McIntosh et al. introduced a contextual atlas regression forest capable of predicting the dose for novel patients using a set of automatically selected most similar patients [6]. The predicted dose-per-voxel could be converted into a complete treatment plan. Compared to the clinical plans, the automatic plans achieved an average 0.6% higher dose for target coverage and an average 2.4% lower dose for the OARs.
Fan et al. developed a 3D dose prediction model whose output was used for the automatic plan generation [63]. The authors reported that statistically significant differences in dose-volume histogram (DVH) indices were found only for the brainstem, right and left lenses, and a PTV structure (PTV70.4, i.e., the highest PTV dose level). Nguyen et al. proposed a U-Net- and DenseNet-based model (HD U-Net) for dose prediction [64]. Averaging across all OARs, this model could predict the maximum dose within 6.3% and the mean dose within 5.1%. Miki et al. compared a modified filtered back projection (mFBP) they had previously developed [65] with an HD U-Net [64]. The predicted dose distribution was used to extract the optimization parameters, and the dose distribution was obtained using a commercial treatment planning system (TPS). HD U-Net achieved more accurate dose predictions than mFBP, which, however, did not require any prior learning. A DL agent for fully automated plan generation was developed by Li et al. [66]. The authors used a GAN to predict fluence maps that were automatically post-processed and imported into a commercial TPS. The authors found no significant differences between manual and DL plans for Dmean of left/right parotid glands and oral cavity and for Dmax at 0.01 cc of brainstem and cord +5 mm. Gronberg et al. discussed their participation in the Open Knowledge-Based Planning Challenge (OpenKBP) of the American Association of Physicists in Medicine [67]. The authors explored many network architectures to predict 3D dose distributions. An ensemble of three 3D Dense Dilated U-Net (3D-DDU-Net) architectures was found to be the top-performing model. The authors reported 2.6 Gy of mean absolute error between prediction and ground truth dose distributions.

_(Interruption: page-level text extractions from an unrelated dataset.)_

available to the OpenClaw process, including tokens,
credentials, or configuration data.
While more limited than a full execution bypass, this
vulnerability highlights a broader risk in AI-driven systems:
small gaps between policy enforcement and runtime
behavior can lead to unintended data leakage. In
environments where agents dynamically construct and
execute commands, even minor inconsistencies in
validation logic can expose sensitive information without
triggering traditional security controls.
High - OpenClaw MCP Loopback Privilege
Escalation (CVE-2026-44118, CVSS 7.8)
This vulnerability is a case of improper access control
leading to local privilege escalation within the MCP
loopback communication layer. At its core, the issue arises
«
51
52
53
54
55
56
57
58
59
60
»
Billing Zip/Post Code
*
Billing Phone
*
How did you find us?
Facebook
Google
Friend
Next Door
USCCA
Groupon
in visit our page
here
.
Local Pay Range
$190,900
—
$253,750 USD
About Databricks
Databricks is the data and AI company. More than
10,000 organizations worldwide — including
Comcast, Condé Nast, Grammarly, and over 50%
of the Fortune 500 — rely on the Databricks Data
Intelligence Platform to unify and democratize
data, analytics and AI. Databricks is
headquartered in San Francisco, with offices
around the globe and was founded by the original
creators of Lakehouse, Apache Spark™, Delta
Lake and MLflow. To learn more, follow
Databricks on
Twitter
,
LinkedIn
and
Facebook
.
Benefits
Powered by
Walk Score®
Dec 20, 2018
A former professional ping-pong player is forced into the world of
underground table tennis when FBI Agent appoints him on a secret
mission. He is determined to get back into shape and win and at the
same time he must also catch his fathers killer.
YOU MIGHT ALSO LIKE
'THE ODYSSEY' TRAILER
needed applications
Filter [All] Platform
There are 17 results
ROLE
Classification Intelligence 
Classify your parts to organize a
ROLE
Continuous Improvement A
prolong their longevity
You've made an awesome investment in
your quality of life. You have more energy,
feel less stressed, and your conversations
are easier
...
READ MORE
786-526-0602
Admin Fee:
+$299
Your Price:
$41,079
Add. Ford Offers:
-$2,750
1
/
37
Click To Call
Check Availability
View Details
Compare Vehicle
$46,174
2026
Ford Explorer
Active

A commercially available AI-based tool (DST, QuickMatch, Siris Medical) was investigated by Sher et al. to estimate the lowest achievable dose to key OARs, such as the parotid, submandibular glands, and oral cavity [68]. The authors proposed a hybrid approach where, for each OAR, the treating physician chose the lowest dose value between a physician’s custom OAR directive and the AI-driven directive predicted by the DST. The hybrid approach was found to improve the plan quality as it reduced OAR dose objectives > 3 Gy in 22% to 75% of cases.

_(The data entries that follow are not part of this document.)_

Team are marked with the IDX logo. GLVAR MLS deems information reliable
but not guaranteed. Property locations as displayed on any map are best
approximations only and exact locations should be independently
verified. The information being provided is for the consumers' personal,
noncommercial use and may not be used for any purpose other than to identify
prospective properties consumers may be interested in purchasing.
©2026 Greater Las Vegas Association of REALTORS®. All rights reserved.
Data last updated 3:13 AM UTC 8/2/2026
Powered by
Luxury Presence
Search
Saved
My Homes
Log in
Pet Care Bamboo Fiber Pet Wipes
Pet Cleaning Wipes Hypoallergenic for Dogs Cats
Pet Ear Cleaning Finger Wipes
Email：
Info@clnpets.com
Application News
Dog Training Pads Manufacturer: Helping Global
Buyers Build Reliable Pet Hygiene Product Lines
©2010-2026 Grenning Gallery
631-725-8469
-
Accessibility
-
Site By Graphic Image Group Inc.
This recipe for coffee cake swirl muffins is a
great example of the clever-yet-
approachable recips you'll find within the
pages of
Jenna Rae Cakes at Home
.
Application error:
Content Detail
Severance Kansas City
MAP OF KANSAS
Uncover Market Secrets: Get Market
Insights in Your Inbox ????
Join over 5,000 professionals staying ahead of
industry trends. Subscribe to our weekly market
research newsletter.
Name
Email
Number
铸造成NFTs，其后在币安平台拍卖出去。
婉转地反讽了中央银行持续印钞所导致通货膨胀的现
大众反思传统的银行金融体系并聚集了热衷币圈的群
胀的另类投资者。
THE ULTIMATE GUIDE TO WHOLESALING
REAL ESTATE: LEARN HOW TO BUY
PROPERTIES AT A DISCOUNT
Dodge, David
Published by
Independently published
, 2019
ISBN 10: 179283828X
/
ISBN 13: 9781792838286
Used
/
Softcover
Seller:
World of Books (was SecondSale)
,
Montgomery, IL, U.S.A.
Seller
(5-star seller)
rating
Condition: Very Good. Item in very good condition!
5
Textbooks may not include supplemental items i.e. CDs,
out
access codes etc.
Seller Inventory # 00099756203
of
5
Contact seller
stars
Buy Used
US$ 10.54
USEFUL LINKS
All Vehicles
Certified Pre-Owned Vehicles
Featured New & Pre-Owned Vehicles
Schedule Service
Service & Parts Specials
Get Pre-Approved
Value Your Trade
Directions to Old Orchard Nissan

Carlson et al. applied ML algorithms to predict discrepancies between planned and delivered movements of MLCs [69]. The model training could be performed using only a single plan due to the large amount of data available (number of leaf positions for each control point). By incorporating the predicted MLC positions into the TPS dose calculations, the authors found that the predicted dose volumetric parameters were in closer agreement with the delivered parameters than the planned parameters, particularly for OARs at the periphery of the treatment area.
Metal artifacts are common in HNC patients who are candidates for RT. A DL-based tool for metal artifact reduction (DL-MAR) was investigated by Koike et al. to evaluate its dosimetric impact compared to the conventional water density override method [70]. The authors generated synthetic artifact-free CT images from metal artifact images. The mean artifact index of the DL-MAR images was significantly smaller than that of uncorrected images (13.2 ± 4.3 vs. 267.3 ± 113.7), and greater dose differences were found between reference water plan and uncorrected than between reference and automatic correction.

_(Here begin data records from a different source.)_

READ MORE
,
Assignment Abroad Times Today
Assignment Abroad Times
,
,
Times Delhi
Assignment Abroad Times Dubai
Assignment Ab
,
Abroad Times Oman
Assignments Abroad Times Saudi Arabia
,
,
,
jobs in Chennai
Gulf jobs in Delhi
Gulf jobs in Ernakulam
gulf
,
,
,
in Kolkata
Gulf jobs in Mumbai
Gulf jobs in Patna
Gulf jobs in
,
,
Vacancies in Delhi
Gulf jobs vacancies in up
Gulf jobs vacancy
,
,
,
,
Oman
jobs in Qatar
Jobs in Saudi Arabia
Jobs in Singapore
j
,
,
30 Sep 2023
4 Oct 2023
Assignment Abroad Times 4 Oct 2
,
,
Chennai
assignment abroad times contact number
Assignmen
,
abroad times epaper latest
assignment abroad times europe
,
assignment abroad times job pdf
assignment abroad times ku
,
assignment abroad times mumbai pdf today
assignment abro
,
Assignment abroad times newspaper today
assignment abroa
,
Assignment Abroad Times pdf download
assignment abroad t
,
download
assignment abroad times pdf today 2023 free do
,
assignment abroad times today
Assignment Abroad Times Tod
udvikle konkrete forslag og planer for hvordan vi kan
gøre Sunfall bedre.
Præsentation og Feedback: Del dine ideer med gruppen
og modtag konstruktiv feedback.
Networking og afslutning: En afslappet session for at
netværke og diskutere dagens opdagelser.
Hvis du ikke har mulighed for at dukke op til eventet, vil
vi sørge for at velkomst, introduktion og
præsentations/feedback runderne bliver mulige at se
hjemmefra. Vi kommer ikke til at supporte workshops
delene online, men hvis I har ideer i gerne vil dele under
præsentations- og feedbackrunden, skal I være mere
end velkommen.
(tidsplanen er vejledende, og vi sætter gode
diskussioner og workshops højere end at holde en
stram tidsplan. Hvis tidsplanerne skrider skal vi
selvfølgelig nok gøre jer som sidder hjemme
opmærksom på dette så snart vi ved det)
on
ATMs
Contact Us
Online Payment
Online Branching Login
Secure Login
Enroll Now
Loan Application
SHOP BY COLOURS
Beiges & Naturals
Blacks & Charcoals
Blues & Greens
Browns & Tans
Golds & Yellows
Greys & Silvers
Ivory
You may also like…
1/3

Finally, Scholey et al. investigated the feasibility of MRI-only treatment planning by implementing a 3D U-Net to generate synthetic megavoltage CT (sMVCT) from paired T1-weighted MRI [71]. To assess the model’s performance in different tissue types, MVCT images were segmented into whole body, soft tissue, bone, and air-filled volumes. The highest mean absolute error (MAE) between sMVCT and MVCT averaged over all voxels was found for the bone volume (138.0 ± 43.4 Hounsfield Units [HU]), whereas the lowest DSC was observed for the air-filled structures (0.60 ± 0.11). For four representative patients, the authors compared the dose distributions calculated on MVCT and sMVCT using the gamma passing rate test, reporting values > 93% at 2%/2 mm.

Future Prospective

The analysis of these works reveals a certain fragmentation in the approaches used, ranging from supervised approaches (U-Net and ResNet) to adversarial ones (GAN and Cycle-GAN). In this context, the availability of datasets and/or benchmarks shared by the community might help to identify the most promising techniques, even with the problems that the definition of a benchmark would entail (insufficient variability in the data and consequent bias). Furthermore, the evaluation of the AI output is often focused on the comparison with the ground truth (i.e., the manual plan), while a real assessment of the clinical impact is, again, less frequent. Finally, a limitation of most of the approaches proposed in this area is that papers usually do not provide any measure of confidence in their predictions (a problem that also partly concerns contouring studies). Having predictions along with a confidence measure could significantly improve the effectiveness of a model from a clinical point of view.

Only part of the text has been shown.